From my point of view, it depends a bit what you're targetting exactly:
Linux distributions like Fedora actually expect for their distribution builds that the software is built from source using the spec file (inside a sealed buildsystem that's also documenting the packages/components used for building) and consider this a good practice, also to gain as much reproducibility as possible.
However, you indeed can just pull pre-built binaries and use them inside a spec file to build a RPM package, shortened example for your scenario:
# […]
Source0: <binary file>
Source1: <config file>
# […]
%prep
%setup -q -c -T
%build
%install
install -D -p -m 0755 %{SOURCE0} $RPM_BUILD_ROOT%{_bindir}/%{name}
install -D -p -m 0644 %{SOURCE1} $RPM_BUILD_ROOT%{_sysconfdir}/%{name}.conf
# […]
While this might work, you should explicitly check whether the dependencies of the resulting RPM package are suitable (rpm -qp --requires <…>.rpm
) or if there are missing run-time dependencies. Often there are compile-time options or parameters (e.g. CFLAGS
or LDFLAGS
software written in C) as well as post-processing scripts (e.g. /usr/lib/rpm/(redhat/)brp-*
) while building the RPM package that add distribution specific stuff and/or extract run-time dependencies for you. This may or may not be relevant for you (and some post-processing scripts also might work for pre-built binaries but other do not due to lack of compiler options). While I'm packaging a lot of software, I'm not experienced with Haskell, but when looking to some Fedora packages, there are RPM packages having run-time dependencies (and if there are run-time dependencies these have to be satisfied by RPM packages, because that's how RPM works; and it's not enough to have the matching library somewhere on your filesystem, because RPM will not know about it except it's provided by a RPM package). Thus, building a RPM package from pre-built binaries might lead to a RPM package without proper dependencies which might reveal as run-time errors later.

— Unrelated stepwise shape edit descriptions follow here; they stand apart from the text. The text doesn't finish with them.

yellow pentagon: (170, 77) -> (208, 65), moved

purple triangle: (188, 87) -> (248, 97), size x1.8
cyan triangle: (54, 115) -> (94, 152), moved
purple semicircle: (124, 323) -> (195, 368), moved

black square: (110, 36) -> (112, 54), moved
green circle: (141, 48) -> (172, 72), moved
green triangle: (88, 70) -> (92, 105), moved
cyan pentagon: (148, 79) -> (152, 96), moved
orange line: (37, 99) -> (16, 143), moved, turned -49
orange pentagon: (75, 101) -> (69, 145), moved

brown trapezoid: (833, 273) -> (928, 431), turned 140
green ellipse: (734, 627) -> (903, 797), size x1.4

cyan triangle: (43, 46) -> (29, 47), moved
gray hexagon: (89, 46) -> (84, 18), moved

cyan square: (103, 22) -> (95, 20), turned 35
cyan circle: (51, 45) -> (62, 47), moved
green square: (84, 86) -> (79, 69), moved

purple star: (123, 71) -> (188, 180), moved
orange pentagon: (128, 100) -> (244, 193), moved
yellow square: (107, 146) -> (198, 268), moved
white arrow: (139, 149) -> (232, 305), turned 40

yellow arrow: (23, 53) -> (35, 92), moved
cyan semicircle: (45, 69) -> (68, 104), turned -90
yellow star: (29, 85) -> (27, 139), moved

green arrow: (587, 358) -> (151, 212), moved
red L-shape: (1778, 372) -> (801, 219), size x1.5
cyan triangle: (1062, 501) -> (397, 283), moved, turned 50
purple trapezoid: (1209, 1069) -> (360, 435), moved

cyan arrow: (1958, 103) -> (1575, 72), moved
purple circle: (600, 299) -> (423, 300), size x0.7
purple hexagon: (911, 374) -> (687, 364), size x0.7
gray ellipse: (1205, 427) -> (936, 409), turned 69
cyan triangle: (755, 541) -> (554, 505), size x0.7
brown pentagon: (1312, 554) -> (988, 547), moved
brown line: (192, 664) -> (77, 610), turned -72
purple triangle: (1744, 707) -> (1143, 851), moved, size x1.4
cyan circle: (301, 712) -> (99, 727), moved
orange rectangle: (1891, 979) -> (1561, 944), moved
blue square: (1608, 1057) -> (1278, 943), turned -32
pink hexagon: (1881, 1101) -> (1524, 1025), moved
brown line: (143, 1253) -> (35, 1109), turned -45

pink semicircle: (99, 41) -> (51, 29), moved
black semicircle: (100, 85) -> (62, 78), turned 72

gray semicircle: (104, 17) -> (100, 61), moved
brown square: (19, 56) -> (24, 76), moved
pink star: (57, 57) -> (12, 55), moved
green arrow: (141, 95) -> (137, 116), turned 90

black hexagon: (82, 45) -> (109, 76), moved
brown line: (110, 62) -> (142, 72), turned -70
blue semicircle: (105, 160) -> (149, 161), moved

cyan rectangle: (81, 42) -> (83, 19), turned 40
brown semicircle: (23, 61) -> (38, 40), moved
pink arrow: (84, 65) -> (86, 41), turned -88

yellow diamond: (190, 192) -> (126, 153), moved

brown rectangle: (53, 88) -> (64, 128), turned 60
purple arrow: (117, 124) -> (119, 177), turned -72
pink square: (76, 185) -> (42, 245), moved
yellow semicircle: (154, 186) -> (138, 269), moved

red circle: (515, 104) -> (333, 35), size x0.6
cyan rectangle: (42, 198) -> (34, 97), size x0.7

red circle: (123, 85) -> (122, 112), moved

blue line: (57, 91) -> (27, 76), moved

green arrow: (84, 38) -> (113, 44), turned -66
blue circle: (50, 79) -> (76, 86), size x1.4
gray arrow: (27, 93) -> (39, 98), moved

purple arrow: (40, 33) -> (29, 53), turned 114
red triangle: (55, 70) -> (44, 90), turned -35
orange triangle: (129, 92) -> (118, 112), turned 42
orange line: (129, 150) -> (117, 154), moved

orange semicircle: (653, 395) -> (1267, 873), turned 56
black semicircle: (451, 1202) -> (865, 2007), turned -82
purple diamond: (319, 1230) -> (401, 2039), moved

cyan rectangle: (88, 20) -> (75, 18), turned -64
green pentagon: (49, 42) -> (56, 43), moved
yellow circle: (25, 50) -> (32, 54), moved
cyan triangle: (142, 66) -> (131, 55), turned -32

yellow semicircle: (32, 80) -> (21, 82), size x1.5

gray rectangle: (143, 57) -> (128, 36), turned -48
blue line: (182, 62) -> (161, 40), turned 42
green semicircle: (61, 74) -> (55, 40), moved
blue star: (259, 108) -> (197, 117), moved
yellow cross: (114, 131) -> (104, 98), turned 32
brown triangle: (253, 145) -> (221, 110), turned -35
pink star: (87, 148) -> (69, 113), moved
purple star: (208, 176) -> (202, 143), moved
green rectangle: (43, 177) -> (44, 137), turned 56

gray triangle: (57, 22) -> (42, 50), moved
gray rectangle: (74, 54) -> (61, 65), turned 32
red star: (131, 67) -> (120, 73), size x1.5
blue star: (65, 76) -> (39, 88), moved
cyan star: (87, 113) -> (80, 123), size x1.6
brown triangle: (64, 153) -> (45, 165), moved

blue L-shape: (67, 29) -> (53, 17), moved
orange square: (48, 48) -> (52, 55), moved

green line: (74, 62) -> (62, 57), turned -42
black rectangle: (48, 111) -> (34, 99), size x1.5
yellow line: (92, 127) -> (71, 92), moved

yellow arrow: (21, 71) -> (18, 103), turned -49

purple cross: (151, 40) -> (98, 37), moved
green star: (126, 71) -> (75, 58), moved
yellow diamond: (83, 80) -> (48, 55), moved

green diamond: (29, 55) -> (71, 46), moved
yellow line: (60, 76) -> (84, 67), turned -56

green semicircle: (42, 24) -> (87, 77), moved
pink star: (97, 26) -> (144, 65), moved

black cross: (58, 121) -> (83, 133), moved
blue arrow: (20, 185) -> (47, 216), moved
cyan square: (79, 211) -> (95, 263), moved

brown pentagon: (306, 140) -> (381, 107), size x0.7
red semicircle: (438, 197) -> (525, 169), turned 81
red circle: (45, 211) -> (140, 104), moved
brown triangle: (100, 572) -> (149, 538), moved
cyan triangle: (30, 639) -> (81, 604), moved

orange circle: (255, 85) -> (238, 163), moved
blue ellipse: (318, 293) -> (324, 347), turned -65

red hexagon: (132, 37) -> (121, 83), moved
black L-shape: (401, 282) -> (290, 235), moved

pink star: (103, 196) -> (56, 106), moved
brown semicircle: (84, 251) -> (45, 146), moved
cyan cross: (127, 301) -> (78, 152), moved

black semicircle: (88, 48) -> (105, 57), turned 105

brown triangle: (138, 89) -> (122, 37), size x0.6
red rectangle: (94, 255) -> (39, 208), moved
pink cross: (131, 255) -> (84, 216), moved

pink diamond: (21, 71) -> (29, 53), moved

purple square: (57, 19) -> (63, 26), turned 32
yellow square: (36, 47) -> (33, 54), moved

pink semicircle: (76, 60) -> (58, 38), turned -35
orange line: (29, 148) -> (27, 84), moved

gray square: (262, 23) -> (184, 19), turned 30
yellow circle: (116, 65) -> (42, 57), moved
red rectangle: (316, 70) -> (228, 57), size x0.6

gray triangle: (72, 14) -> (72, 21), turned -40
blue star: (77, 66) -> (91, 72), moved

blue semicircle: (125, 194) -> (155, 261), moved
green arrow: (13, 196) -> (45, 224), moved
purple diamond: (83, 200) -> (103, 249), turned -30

Regarding the above example: While SourceX:
can be given a URL, rpmbuild
still expects these files on-disk in the SOURCES
directory when building the RPM package (so how they're getting into the SOURCES
directory is up to you).
Given you didn't mention which Linux distribution you're targetting, I'm linking Fedora's Haskell Packaging Guidelines
here, which may or may not provide further inspiration. And yes, RPM packages can be cross-distribution, which practically often leads to static binaries inside the RPM packages, due to often different library/package versions on different Linux distributions.